Aim of the task
Your task is to transcribe all of the records exactly and leave out the pictures.

The data
——————
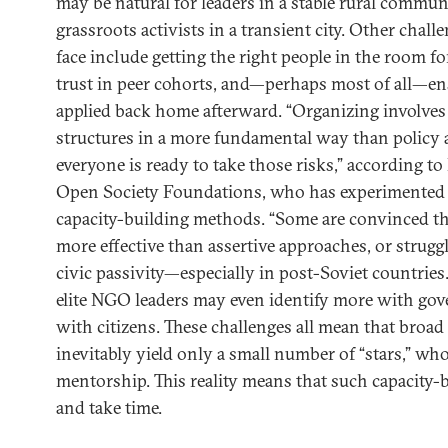
may be natural for leaders in a stable rural communi
grassroots activists in a transient city. Other chal
face include getting the right people in the room fo
trust in peer cohorts, and—perhaps most of all—en
applied back home afterward. “Organizing involve
structures in a more fundamental way than policy 
everyone is ready to take those risks,” according to
Open Society Foundations, who has experimented 
capacity-building methods. “Some are convinced tha
more effective than assertive approaches, or strugg
civic passivity—especially in post-Soviet countries.
elite NGO leaders may even identify more with gov
with citizens. These challenges all mean that broa
inevitably yield only a small number of “stars,” w
mentorship. This reality means that such capacity-b
and take time.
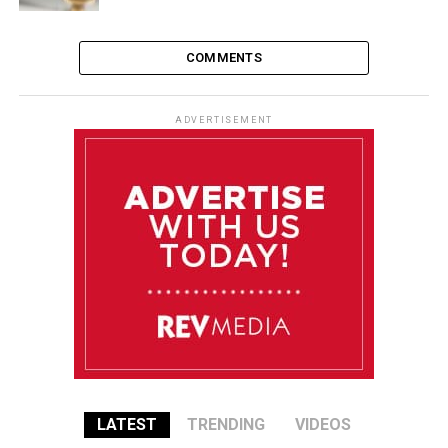
COMMENTS
ADVERTISEMENT
LATEST
TRENDING
VIDEOS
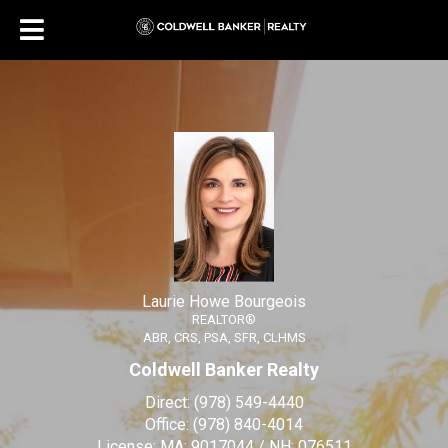
Laurie Howe Bourgeois
REALTOR®
Laurie Howe Bourgeois, R
Laurie Howe Bourgeois
REALTOR®
ABR, CRS, PSA, SFR, CLHMS
Coldwell Banker Realty
Direct:
(978) 549-4440
Office:
(978) 840-4014
License:
MA: 9017044 / NH: 076511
——————
Your response
may be natural for leaders in a stable rural communi
grassroots activists in a transient city. Other chal
face include getting the right people in the room fo
trust in peer cohorts, and—perhaps most of all—en
applied back home afterward. “Organizing involve
structures in a more fundamental way than policy 
everyone is ready to take those risks,” according to
Open Society Foundations, who has experimented 
capacity-building methods. “Some are convinced tha
more effective than assertive approaches, or strugg
civic passivity—especially in post-Soviet countries.
elite NGO leaders may even identify more with gov
with citizens. These challenges all mean that broa
inevitably yield only a small number of “stars,” w
mentorship. This reality means that such capacity-b
and take time.
COMMENTS
ADVERTISEMENT
LATEST
TRENDING
VIDEOS
Laurie Howe Bourgeois
REALTOR®
Laurie Howe Bourgeois, R
Laurie Howe Bourgeois
REALTOR®
ABR, CRS, PSA, SFR, CLHMS
Coldwell Banker Realty
Direct:
(978) 549-4440
Office:
(978) 840-4014
License:
MA: 9017044 / NH: 076511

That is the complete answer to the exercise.